Goal #2 – Lose Weight
If weight loss is your aim, then you will want to aim for a 300 to 500 calorie deficit every day. Determine your TDEE and then find ways to trim calories from your diet plan.
Reducing fat is often a good start as fat contains the most calories per gram compared to carbohydrates and protein.
When cutting weight, remember to keep your protein intake high (at least 1g per kg of bodyweight every day). This will ensure you do not lose muscle mass – you want to lose fat, not muscles!
Should You Supplement?
It can be a great idea to add supplements to your weekly diet plan too.
As we have mentioned, for all gym goals, protein is particularly important. While it may be easy to get some protein from a chicken breast or a block of tofu, these aren’t always things you want to eat when you have just finished a tough workout.
Therefore, a protein supplement can really help make things more convenient. They also tend to offer a great protein to calorie ratio, allowing you to stock up on protein without the extra calories – perfect if you are trying to lose weight.
You may also want to explore other supplements, such as creatine for explosive power and pre-workout powder for boosting your performance in the gym.
Finally, don’t forget about multivitamins, which can act as an insurance policy should you not meet your RDA of vitamins through food and drink.
Summary
Regardless of your goals, it is easy to put together your own weekly diet plan when you know how the macronutrients work.
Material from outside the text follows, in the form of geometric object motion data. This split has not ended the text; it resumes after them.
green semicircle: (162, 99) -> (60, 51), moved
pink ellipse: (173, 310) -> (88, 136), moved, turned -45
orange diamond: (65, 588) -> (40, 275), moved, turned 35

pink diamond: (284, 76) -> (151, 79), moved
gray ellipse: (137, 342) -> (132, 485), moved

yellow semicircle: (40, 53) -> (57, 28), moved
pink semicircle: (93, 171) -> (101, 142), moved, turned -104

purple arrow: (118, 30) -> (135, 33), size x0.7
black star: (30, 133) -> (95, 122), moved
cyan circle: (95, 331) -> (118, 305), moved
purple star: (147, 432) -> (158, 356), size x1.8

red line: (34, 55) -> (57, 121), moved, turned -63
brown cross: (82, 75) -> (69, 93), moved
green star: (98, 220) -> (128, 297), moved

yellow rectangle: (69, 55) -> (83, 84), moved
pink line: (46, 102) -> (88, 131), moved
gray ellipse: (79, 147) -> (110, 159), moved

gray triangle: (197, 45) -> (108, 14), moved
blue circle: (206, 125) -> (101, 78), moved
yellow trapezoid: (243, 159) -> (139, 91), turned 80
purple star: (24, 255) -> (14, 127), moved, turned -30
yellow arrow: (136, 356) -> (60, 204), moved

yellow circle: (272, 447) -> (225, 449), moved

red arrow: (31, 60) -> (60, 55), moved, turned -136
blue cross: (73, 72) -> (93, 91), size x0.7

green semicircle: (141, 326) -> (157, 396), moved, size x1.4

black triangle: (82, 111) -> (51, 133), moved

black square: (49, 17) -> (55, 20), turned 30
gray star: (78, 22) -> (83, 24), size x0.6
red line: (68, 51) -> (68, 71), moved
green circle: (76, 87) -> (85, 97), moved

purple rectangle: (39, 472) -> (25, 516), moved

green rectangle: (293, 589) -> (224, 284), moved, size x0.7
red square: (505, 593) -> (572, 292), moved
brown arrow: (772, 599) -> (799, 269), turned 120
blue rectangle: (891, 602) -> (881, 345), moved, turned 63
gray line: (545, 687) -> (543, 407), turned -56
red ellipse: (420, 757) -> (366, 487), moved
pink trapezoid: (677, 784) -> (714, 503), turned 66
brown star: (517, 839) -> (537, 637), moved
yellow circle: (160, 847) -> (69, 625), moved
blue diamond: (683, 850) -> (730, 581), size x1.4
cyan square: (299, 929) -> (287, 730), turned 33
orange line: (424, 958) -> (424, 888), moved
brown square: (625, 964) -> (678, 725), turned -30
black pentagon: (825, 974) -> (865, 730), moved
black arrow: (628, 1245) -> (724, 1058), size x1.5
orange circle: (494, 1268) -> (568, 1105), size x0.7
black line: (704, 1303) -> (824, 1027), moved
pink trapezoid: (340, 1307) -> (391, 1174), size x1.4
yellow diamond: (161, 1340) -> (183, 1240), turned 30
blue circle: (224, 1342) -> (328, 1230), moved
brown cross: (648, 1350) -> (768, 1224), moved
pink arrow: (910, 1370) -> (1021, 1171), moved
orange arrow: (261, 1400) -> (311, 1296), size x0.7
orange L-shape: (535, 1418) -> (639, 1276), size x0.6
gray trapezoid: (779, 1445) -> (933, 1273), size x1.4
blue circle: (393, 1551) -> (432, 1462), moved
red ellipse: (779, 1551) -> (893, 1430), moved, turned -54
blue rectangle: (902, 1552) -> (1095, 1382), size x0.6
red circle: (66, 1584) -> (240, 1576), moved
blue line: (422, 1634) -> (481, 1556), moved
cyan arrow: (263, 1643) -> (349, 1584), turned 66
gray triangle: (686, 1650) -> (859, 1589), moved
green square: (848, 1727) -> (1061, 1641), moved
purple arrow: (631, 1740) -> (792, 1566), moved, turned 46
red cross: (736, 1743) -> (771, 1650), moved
Figure out your TDEE, adjust your calories to suit your goals, then be prepared to put in the hard work at the gym and you will always see results.
Just remember that the key to both weight loss and building muscle/strength is consistency. If you work out and eat healthily once or twice a week, then you are not likely to see much progress.
But do these things every day, and suddenly things become a lot easier. Good luck!